ううんっ、恋じゃないっ、友達っ。と・も・だ・ち。
「そうそう、美冬さん、また登校一緒にいかない?」
「いいけど…ジロジロみないでね?ふったんだから」
「いいんですよっ、笑いましょっ」
「そうだねっ」
あーあ、なんか楽しい。あれ…
『美冬ちゃん、恋ってね、知らぬ間に落ちてるものなの』
「落ないっ」
「?どうしました?あぁ、あと、敬語にしますね。礼儀として」
「うっ、なんでもないっ。敬語ね。はいはい」
落ちてる…もの…?私はどうなんだろう。お母さん、どうなのかな。
「好きって気づいた、あの時、僕は告白したんです」
「ねぇ、怖いって気持ちはないの?ふられたりしたらどうしようって」
「ないですよ。好きって気持ちに恐怖なんていりませんから」
『恋にはね、沢山の好きなところもあれば、少しの嫌いってあるかもしれない。だけど嫌いは、お互いに直せば、きっと幸せになれるはずよ』
好きな…人…。幸せ…
「美冬さーんっ」
「あっ。あのね、お話があるんだけど、いいかな」
「は、はぁ」
「じゃあ、話すよ。私ね、人を好きになるって簡単だと思うの。とうまくんは、簡単に私を好きになったの?」
「そんなっ、違いますよー」
「私の嫌いなところはある??私の好きなとこは?」
「僕は、唯一嫌いなとこ、それは、僕を好きになってくれないところです」
「えっ。」
本当に、とうまくんは予想外すぎる。
あったと思えばいきなり告白されて、ふられたのに笑って。
「だからっ、ほんとにダメですか」
『恋ってね、落ちてるもの』
それは本当だった。こんなに嬉しくて楽しくて、心が騒いだのは初めて。
この人なら、私を…幸せにしてくれる?
「もし、私を幸せにできるなら、付き合うよ」
「ほんとっ?僕、幸せにするよっ、美冬っ」
嘘をつかないのか。嘘をついたとしても、悪い嘘じゃないはずだから。
「信じるよ」
「ありがとう」
「とうまくんっ、いや、とうまっ」
『きっと、美冬は、幸せになれるはずよ』
お母さん、ありがとう。

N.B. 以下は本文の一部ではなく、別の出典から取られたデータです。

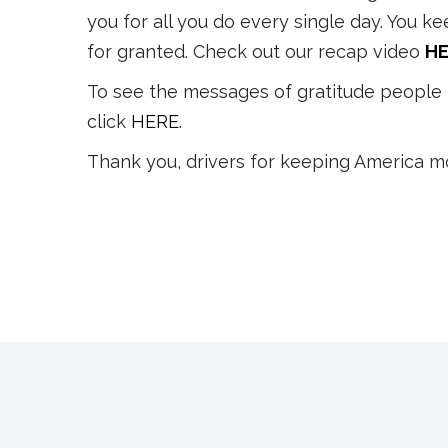
you for all you do every single day. You k
for granted. Check out our recap video
HE
To see the messages of gratitude people 
click
HERE
.
Thank you, drivers for keeping America m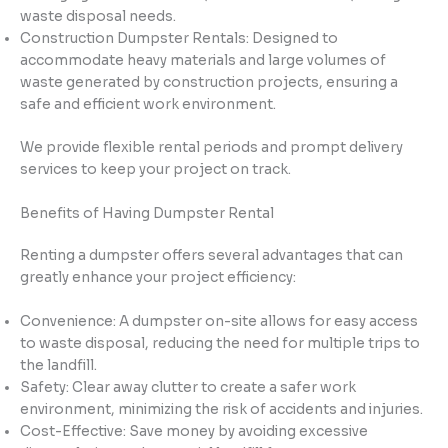
waste disposal needs.
Construction Dumpster Rentals: Designed to
accommodate heavy materials and large volumes of
waste generated by construction projects, ensuring a
safe and efficient work environment.
We provide flexible rental periods and prompt delivery
services to keep your project on track.
Benefits of Having Dumpster Rental
Renting a dumpster offers several advantages that can
greatly enhance your project efficiency:
Convenience: A dumpster on-site allows for easy access
to waste disposal, reducing the need for multiple trips to
the landfill.
Safety: Clear away clutter to create a safer work
environment, minimizing the risk of accidents and injuries.
Cost-Effective: Save money by avoiding excessive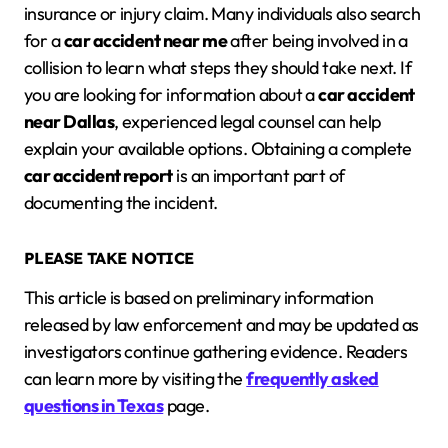
insurance or injury claim. Many individuals also search
for a
car accident near me
after being involved in a
collision to learn what steps they should take next. If
you are looking for information about a
car accident
near Dallas
, experienced legal counsel can help
explain your available options. Obtaining a complete
car accident report
is an important part of
documenting the incident.
PLEASE TAKE NOTICE
This article is based on preliminary information
released by law enforcement and may be updated as
investigators continue gathering evidence. Readers
can learn more by visiting the
frequently asked
questions in Texas
page.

わかった。どうして恋をしたくなかったのか。
後悔じゃなくて、怖かったんだ。
恋って、人を幸せにできる、魔法なんだね。
魔法は、あったんだね。お母さんが魔法をくれたんだ。
『恋の勇気』ってやつを。
とうまを信じる。とうまを信じるよ。
お母さんはお父さんを信じた。
お父さんもお母さんを信じた。
だから、幸せになれたんだ。
もう怖くない。怖いものは打ち消していけばいいんだ。